[Exercise aim]
Only lines holding the word "sort" are wanted from the records; copy all of them.
──────── Provided information
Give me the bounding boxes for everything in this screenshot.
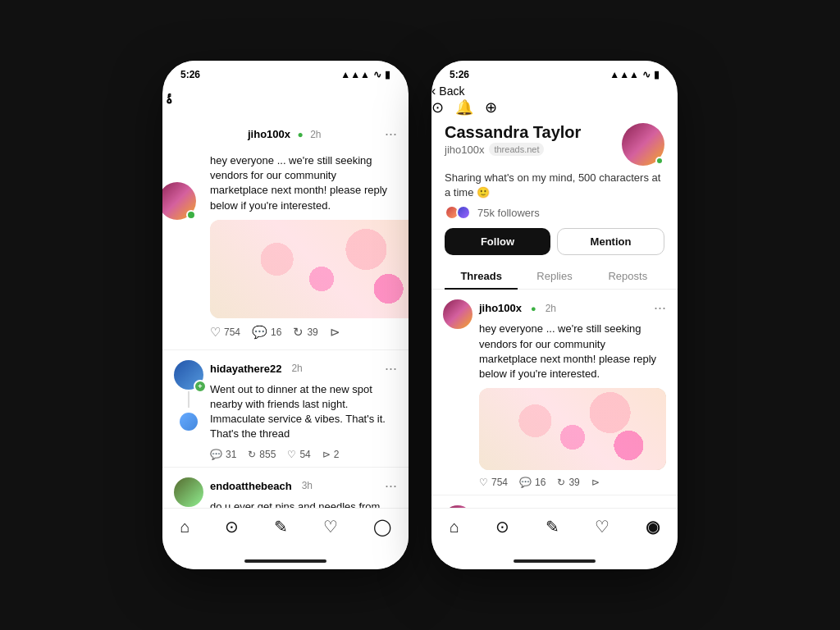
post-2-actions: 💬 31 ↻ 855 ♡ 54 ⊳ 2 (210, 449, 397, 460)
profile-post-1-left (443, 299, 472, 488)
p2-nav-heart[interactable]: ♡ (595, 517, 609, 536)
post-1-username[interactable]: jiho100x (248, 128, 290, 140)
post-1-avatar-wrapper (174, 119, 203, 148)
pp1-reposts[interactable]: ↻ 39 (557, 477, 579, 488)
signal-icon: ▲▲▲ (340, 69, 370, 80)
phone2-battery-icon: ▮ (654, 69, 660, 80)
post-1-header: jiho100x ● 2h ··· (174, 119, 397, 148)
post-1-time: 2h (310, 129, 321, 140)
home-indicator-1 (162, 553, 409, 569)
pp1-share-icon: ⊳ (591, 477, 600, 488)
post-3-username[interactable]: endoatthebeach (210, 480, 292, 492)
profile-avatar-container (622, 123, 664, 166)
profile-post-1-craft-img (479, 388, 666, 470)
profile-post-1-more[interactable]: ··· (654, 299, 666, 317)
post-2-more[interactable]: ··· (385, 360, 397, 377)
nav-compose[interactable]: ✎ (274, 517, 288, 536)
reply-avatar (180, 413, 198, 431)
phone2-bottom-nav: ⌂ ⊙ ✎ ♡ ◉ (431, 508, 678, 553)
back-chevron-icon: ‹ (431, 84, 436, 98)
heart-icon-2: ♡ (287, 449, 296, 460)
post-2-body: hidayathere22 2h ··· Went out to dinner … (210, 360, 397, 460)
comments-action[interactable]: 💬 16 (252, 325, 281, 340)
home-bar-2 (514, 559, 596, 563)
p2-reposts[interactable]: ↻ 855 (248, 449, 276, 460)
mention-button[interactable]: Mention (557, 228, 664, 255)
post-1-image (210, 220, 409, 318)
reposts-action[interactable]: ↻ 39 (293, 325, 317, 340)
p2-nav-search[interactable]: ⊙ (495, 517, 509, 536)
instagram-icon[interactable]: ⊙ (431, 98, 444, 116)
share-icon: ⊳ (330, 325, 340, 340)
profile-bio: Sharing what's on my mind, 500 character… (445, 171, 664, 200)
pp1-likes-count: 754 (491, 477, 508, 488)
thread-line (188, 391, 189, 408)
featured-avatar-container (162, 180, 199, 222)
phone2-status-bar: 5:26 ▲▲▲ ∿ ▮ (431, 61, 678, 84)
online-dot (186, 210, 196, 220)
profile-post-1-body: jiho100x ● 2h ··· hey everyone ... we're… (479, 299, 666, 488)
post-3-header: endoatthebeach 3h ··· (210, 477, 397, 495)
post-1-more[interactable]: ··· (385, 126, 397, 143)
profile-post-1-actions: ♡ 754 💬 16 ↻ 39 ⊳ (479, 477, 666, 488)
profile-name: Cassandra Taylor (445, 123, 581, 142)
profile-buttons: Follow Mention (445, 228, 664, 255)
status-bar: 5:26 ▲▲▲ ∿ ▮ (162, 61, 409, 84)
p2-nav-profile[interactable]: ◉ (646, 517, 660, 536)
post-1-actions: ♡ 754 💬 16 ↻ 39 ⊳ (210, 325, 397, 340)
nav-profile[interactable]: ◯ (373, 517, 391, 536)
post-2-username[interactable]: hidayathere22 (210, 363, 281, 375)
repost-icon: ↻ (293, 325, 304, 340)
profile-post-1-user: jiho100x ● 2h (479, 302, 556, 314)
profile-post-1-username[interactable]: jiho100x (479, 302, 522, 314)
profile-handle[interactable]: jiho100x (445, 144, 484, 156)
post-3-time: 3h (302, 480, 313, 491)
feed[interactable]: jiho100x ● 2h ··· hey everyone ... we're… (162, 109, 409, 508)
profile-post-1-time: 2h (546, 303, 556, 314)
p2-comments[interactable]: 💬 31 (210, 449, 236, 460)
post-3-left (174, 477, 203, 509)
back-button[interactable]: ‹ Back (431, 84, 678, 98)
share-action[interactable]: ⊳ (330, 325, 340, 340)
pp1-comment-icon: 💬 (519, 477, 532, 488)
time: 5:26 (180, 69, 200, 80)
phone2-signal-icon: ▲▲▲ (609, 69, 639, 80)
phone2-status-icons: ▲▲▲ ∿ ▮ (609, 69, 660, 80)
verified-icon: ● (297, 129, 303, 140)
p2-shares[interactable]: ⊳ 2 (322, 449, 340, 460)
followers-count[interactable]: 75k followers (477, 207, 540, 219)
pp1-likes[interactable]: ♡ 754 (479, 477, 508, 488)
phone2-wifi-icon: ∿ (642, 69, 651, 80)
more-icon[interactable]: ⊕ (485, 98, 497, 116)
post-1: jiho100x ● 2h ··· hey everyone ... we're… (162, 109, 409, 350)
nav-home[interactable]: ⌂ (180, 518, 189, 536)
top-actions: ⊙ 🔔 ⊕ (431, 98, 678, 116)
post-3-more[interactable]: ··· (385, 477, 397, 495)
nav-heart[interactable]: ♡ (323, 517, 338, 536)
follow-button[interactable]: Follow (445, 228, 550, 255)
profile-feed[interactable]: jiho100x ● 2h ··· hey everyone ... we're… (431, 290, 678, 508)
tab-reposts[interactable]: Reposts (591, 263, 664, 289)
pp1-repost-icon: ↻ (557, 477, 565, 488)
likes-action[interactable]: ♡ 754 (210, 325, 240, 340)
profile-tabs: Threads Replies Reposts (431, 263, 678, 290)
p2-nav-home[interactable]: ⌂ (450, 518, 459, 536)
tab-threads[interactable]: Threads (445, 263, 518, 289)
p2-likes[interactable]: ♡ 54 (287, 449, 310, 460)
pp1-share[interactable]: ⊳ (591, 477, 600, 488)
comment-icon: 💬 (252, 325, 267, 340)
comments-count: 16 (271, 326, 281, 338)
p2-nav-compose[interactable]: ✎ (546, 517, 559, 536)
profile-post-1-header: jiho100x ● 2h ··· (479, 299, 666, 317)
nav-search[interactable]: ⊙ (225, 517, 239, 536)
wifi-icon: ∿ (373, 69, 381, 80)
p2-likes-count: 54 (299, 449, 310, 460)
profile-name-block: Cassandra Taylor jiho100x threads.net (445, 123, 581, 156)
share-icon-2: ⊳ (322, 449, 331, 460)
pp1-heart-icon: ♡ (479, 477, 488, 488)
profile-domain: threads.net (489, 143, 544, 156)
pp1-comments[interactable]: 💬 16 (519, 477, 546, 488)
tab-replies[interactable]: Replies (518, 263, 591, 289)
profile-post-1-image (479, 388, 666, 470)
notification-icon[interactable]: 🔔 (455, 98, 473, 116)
────────────────
──────── Provided information
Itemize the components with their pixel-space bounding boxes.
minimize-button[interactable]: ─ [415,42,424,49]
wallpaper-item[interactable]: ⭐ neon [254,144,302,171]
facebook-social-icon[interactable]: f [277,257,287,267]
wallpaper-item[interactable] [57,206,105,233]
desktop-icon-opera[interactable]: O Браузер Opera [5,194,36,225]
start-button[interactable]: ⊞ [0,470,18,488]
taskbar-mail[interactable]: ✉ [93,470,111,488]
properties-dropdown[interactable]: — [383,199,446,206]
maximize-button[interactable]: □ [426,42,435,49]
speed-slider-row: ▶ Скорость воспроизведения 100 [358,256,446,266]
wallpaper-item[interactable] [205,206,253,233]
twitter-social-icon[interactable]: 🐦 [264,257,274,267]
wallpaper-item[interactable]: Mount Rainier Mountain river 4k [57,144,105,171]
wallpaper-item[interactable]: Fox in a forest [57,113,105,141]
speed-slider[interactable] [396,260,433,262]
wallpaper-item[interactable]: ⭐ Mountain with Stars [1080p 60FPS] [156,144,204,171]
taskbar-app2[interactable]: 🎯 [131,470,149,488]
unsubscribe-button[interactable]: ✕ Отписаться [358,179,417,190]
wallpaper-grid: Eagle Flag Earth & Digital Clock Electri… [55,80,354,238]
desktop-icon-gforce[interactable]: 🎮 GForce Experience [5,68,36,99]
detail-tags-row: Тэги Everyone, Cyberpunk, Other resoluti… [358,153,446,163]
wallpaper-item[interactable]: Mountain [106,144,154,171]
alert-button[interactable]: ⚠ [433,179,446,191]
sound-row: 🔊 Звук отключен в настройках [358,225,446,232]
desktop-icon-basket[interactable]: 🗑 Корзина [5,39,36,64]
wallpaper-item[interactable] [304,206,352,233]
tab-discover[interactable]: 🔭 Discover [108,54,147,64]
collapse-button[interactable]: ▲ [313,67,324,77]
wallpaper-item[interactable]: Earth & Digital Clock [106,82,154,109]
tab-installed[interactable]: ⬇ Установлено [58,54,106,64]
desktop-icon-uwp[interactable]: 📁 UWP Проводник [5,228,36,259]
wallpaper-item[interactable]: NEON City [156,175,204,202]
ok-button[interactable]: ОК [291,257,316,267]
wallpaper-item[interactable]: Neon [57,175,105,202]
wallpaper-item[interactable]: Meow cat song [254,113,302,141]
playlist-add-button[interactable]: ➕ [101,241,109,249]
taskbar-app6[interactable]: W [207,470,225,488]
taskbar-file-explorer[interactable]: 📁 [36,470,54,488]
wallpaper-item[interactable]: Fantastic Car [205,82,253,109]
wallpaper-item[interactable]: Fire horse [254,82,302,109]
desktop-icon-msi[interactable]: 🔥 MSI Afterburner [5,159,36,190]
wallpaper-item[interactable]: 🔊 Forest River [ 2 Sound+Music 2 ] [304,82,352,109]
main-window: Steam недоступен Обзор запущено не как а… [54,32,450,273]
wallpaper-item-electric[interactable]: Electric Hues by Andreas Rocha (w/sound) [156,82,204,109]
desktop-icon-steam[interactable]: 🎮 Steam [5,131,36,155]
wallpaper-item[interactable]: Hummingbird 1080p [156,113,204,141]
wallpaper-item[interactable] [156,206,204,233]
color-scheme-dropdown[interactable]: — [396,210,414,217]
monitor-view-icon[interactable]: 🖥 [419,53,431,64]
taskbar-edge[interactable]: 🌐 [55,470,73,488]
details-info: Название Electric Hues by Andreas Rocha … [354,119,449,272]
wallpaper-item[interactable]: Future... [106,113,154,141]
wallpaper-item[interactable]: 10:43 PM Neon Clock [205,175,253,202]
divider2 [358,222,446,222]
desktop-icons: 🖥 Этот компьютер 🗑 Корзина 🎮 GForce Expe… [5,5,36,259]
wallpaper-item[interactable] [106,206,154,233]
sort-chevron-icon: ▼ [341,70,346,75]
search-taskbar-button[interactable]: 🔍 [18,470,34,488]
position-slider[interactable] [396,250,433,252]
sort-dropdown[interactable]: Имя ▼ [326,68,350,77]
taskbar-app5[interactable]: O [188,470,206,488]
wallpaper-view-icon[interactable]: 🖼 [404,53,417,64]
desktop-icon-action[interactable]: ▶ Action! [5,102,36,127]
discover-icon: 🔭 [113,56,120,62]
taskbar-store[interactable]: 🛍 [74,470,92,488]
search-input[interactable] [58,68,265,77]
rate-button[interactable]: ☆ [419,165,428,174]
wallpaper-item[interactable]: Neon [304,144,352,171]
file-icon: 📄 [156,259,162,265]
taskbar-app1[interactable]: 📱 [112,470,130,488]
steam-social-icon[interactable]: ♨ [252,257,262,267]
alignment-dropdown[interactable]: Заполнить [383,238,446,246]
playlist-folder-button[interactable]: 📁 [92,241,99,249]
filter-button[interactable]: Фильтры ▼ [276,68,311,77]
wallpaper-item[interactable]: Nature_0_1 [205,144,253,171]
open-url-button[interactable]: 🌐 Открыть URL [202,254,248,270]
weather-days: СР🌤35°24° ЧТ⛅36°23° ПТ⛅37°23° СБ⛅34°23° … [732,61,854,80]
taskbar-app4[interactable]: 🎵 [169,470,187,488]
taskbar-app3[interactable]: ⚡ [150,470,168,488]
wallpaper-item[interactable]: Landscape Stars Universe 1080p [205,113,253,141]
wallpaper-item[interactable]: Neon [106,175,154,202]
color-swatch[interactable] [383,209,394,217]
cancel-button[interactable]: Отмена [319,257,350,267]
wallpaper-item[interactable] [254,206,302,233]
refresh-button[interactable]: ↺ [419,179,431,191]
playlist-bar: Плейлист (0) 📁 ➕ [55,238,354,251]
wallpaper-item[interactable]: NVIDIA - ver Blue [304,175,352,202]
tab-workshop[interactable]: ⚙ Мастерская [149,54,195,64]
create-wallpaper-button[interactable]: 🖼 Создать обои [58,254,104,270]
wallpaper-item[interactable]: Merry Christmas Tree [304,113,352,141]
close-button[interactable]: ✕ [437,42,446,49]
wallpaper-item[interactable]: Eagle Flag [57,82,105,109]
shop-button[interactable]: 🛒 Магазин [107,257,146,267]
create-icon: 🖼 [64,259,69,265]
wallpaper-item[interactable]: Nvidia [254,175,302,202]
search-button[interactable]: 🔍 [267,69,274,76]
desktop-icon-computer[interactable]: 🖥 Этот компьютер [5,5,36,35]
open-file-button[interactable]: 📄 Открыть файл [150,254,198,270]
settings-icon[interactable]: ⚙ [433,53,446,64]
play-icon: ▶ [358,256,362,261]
────────────────
──────── Provided information
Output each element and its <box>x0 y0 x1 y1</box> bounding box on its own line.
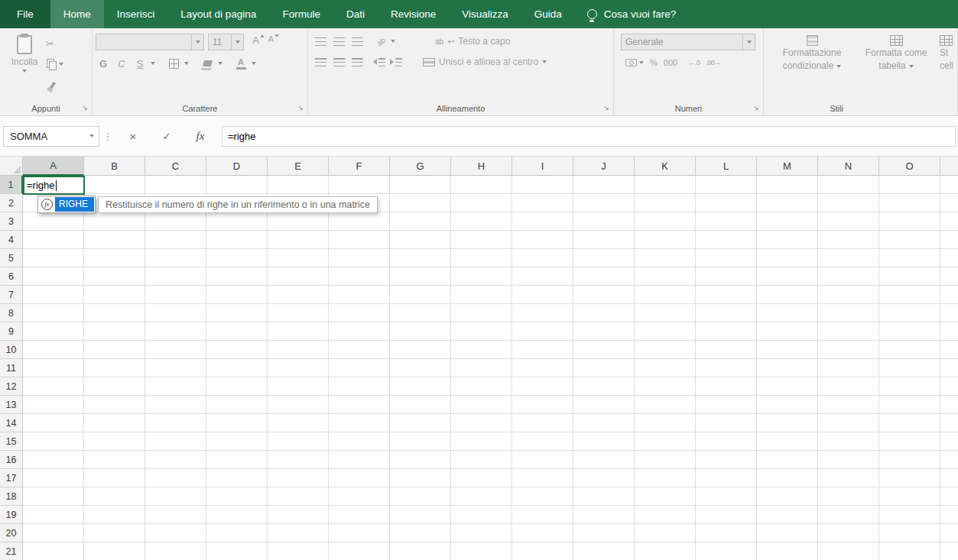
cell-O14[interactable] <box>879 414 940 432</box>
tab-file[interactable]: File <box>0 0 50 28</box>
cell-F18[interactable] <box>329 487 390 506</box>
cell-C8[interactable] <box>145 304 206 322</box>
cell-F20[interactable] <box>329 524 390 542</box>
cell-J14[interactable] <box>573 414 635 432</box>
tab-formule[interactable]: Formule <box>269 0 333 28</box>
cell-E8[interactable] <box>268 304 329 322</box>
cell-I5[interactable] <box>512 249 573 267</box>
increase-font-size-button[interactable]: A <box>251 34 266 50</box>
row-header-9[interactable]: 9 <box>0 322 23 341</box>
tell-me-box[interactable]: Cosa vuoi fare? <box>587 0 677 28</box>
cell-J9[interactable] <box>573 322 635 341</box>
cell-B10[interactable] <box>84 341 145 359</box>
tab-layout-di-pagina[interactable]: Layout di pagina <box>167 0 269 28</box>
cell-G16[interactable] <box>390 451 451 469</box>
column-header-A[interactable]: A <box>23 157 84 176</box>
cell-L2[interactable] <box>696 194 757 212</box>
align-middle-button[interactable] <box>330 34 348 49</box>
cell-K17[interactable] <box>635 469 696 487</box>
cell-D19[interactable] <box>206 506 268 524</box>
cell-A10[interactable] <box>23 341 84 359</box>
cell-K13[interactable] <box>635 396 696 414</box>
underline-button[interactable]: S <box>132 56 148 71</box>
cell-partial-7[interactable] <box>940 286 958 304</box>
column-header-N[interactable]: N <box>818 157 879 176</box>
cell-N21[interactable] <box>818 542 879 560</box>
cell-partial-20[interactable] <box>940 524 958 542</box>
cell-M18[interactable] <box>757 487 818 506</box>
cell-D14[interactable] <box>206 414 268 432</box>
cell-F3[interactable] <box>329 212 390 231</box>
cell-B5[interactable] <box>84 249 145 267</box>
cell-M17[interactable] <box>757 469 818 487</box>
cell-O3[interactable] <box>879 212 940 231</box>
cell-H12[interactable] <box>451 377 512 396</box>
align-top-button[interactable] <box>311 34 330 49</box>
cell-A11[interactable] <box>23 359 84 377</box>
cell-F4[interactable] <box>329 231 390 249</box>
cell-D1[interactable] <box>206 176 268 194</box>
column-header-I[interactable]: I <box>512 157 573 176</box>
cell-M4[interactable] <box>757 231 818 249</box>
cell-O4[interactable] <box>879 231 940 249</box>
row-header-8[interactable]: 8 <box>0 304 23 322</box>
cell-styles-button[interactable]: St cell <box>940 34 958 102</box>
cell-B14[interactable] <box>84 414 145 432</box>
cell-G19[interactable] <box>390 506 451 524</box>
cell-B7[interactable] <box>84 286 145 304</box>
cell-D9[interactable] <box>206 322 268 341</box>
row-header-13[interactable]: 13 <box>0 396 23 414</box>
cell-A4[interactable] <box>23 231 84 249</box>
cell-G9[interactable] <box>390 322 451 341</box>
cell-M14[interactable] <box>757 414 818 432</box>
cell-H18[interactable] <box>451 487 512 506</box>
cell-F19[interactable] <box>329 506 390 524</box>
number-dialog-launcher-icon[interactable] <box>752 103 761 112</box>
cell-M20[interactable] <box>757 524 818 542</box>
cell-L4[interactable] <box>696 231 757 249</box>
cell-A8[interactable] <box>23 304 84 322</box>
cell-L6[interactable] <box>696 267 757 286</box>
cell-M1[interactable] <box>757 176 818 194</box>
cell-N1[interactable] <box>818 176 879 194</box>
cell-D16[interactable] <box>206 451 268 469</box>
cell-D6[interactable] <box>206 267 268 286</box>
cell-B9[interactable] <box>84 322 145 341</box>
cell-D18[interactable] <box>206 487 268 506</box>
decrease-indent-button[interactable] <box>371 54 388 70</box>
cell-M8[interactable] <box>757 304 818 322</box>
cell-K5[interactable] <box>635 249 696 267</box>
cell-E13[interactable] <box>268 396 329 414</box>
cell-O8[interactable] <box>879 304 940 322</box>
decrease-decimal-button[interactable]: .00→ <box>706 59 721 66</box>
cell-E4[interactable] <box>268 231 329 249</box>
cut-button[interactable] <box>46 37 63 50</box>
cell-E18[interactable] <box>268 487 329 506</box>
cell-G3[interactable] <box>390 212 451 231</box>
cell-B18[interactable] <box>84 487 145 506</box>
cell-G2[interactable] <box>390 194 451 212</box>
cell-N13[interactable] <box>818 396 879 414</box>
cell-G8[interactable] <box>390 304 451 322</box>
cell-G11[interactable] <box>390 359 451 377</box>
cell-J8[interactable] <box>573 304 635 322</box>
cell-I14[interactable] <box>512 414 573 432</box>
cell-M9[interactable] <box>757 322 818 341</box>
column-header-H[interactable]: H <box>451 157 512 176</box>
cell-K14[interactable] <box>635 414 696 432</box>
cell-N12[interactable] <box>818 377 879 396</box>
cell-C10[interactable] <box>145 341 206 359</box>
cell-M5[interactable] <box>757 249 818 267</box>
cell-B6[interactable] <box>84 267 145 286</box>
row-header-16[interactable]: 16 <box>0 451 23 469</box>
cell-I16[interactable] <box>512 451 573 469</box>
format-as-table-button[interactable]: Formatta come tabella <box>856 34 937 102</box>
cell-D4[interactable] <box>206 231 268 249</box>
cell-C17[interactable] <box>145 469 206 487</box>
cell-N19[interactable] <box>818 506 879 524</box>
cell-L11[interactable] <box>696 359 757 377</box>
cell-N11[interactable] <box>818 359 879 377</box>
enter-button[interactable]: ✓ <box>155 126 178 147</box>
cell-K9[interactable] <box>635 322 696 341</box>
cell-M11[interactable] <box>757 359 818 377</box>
────────────────
[Response to this task]
sort-chevron-icon: ▼ [341,70,346,75]
sort-dropdown[interactable]: Имя ▼ [326,68,350,77]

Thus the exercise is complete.